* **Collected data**
——————————

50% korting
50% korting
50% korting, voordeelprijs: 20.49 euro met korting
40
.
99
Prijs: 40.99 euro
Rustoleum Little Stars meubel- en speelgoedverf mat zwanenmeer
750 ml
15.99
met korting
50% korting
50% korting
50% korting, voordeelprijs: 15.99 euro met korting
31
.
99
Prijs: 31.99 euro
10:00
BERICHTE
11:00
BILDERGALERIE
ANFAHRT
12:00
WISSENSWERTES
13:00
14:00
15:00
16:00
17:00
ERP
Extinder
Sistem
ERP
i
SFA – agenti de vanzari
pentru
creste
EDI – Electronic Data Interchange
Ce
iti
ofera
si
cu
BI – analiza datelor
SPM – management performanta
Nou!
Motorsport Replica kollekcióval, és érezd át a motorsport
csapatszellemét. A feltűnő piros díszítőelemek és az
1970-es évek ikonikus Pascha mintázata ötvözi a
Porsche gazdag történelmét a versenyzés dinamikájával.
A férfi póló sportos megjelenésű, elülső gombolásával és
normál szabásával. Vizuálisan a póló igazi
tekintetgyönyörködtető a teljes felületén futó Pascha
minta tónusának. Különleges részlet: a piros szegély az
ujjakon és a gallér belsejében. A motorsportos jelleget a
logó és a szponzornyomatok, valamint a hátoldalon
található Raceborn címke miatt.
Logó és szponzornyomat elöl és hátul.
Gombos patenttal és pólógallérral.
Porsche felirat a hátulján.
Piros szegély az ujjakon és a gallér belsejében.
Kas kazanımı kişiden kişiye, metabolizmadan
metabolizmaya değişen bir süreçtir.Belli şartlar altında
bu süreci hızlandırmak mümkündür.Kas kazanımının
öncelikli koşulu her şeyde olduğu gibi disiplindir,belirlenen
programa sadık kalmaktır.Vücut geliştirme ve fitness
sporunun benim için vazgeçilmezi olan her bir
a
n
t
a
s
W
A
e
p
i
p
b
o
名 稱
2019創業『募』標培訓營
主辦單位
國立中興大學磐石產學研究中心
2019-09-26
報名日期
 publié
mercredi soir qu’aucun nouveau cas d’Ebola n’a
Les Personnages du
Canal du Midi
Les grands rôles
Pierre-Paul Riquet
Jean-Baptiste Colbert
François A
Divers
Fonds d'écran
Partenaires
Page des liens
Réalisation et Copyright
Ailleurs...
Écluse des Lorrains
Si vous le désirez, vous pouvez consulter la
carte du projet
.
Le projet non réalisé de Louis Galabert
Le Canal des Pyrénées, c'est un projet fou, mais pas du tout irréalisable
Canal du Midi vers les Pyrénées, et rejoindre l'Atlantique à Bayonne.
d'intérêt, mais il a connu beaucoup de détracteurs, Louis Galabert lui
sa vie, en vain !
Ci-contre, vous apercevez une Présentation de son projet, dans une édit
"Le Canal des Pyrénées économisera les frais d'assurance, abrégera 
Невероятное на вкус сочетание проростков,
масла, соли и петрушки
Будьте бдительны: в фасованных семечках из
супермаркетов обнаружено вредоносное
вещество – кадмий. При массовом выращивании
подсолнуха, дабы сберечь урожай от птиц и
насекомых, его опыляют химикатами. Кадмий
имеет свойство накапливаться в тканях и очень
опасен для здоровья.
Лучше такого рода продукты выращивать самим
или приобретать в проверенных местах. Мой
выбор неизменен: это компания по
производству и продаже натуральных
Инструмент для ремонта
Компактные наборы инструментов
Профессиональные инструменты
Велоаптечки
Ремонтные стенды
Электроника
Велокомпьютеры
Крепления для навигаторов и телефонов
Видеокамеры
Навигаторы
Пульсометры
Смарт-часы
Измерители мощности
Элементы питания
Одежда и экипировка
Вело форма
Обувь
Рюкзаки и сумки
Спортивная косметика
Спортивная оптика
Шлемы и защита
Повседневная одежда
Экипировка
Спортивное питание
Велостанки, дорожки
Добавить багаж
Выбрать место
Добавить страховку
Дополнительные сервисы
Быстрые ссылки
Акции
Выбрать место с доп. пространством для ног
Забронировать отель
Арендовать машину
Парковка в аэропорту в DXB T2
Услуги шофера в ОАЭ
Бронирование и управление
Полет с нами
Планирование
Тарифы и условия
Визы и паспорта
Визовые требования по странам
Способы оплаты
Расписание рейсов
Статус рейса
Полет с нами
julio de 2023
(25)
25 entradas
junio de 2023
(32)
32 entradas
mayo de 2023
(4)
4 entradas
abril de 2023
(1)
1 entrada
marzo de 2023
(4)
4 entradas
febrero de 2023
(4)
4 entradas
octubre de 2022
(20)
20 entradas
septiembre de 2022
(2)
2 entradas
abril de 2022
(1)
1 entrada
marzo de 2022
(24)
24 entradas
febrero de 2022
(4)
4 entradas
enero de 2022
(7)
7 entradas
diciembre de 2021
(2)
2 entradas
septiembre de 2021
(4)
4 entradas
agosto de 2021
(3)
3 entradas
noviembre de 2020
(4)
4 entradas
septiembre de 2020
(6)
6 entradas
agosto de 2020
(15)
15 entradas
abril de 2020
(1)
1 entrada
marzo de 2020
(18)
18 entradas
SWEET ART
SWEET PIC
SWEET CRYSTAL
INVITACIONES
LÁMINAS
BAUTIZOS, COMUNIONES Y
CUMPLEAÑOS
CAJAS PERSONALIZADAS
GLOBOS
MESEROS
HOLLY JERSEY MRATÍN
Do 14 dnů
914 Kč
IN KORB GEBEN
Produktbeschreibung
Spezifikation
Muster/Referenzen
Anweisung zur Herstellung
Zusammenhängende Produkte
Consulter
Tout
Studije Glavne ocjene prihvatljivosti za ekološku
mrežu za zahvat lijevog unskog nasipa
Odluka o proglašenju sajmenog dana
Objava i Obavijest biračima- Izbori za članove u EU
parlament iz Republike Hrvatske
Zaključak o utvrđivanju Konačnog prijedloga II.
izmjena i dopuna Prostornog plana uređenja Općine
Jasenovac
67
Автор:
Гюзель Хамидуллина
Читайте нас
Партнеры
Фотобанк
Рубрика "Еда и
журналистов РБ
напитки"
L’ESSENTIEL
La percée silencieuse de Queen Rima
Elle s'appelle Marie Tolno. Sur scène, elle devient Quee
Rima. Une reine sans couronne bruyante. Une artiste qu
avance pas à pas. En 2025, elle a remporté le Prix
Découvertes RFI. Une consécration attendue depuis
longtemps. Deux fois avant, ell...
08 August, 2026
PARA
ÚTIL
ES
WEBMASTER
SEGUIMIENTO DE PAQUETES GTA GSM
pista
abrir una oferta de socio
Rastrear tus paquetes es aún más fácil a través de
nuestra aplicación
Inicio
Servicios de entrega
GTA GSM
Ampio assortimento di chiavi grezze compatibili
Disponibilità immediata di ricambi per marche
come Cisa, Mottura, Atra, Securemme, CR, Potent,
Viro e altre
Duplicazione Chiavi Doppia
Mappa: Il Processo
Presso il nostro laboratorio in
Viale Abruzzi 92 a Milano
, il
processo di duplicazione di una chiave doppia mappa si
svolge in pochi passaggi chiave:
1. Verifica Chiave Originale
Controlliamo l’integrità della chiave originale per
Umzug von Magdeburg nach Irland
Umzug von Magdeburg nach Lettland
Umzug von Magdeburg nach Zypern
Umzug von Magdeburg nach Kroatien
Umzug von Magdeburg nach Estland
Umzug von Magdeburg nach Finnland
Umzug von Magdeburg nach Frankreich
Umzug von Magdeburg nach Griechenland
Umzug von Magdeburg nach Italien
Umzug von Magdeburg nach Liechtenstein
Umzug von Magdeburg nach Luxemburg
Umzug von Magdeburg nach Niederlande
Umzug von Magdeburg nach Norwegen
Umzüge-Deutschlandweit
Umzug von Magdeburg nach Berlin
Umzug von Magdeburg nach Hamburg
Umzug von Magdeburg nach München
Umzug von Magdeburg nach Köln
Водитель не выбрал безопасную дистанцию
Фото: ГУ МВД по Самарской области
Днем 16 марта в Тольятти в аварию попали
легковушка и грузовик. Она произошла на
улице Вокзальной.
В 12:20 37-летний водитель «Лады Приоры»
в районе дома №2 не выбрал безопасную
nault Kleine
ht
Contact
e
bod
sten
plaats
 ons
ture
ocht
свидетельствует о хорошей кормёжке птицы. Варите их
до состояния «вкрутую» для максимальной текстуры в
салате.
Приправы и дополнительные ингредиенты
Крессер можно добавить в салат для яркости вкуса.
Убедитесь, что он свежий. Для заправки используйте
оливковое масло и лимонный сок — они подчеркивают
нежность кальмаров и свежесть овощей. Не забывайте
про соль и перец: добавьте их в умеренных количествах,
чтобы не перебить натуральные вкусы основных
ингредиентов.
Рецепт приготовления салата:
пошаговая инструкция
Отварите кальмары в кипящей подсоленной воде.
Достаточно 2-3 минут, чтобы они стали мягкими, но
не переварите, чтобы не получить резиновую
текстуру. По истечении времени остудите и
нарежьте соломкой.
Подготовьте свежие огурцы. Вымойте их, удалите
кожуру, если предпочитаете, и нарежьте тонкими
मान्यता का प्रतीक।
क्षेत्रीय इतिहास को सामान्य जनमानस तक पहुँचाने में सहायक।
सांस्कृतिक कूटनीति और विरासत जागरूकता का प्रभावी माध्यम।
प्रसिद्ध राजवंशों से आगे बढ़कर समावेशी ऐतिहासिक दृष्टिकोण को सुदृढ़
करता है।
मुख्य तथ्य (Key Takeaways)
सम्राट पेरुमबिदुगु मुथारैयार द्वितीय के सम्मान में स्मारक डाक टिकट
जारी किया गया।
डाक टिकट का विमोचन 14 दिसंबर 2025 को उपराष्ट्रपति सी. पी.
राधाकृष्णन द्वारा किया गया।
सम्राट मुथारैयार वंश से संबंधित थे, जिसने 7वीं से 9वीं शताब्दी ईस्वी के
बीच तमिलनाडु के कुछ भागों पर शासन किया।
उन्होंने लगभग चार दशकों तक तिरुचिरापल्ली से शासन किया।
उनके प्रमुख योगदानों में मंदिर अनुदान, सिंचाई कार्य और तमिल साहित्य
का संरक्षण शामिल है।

——————————

* **Work required**
Whenever "szegély" occurs in a line above, copy that line.

* **Exercise solution**
minta tónusának. Különleges részlet: a piros szegély az
Piros szegély az ujjakon és a gallér belsejében.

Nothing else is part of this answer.